Shultz Benjamin, DiDomenico Robert J, Goliak Kristen, Mucksavage Jeffrey
University of Illinois Chicago, Retzky College of Pharmacy, Chicago, IL, USA.
University of Illinois Chicago, Retzky College of Pharmacy, Chicago, IL, USA.
Am J Pharm Educ. 2025 May;89(5):101405. doi: 10.1016/j.ajpe.2025.101405. Epub 2025 Apr 15.
To evaluate the effectiveness of GPT-4 in generating valid multiple-choice exam items for assessing therapeutic knowledge in pharmacy education.
A custom GPT application was developed to create 60 case-based items from a pharmacotherapy textbook. Nine subject matter experts reviewed items for content validity, difficulty, and quality. Valid items were compiled into a 38-question exam administered to 46 fourth-year pharmacy students. Classical test theory and Rasch analysis were used to assess psychometric properties.
Of 60 generated items, 38 met content validity requirements, with only 6 accepted without revisions. The exam demonstrated moderate reliability and correlated well with a prior cumulative therapeutics exam. Classical item analysis revealed that most items had acceptable point biserial correlations, though fewer than half fell within the recommended difficulty range. Rasch analysis indicated potential multidimensionality and suboptimal targeting of item difficulty to student ability.

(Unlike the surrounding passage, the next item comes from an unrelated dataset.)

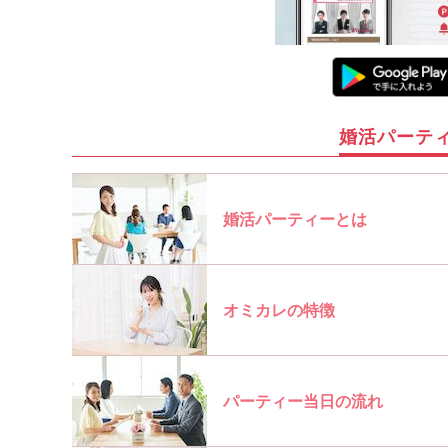
婚活パーテ
婚活パーティーとは
オミカレの特徴
パーティー当日の流れ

GPT-4 offers a preliminary step toward generating exam content in pharmacy education but has clear limitations that require further investigation and validation. Substantial human oversight and psychometric evaluation are necessary to ensure clinical realism and appropriate difficulty. Future research with larger samples is needed to further validate the effectiveness of artificial intelligence in item generation for high-stakes assessments in pharmacy education.
评估GPT-4在生成用于评估药学教育中治疗学知识的有效多项选择题方面的有效性。
开发了一个定制的GPT应用程序,从一本药物治疗学教科书中创建60个基于案例的题目。九位学科专家对题目进行了内容效度、难度和质量方面的审查。有效的题目被汇编成一份包含38个问题的考试,施测于46名四年级药学专业学生。使用经典测试理论和Rasch分析来评估心理测量特性。
在生成的60个题目中,38个符合内容效度要求,只有6个未经修改即被接受。该考试显示出中等信度,并且与之前的累积治疗学考试相关性良好。经典题目分析表明,大多数题目具有可接受的点二列相关,尽管只有不到一半的题目落在推荐的难度范围内。Rasch分析表明存在潜在的多维性以及题目难度与学生能力的匹配度欠佳。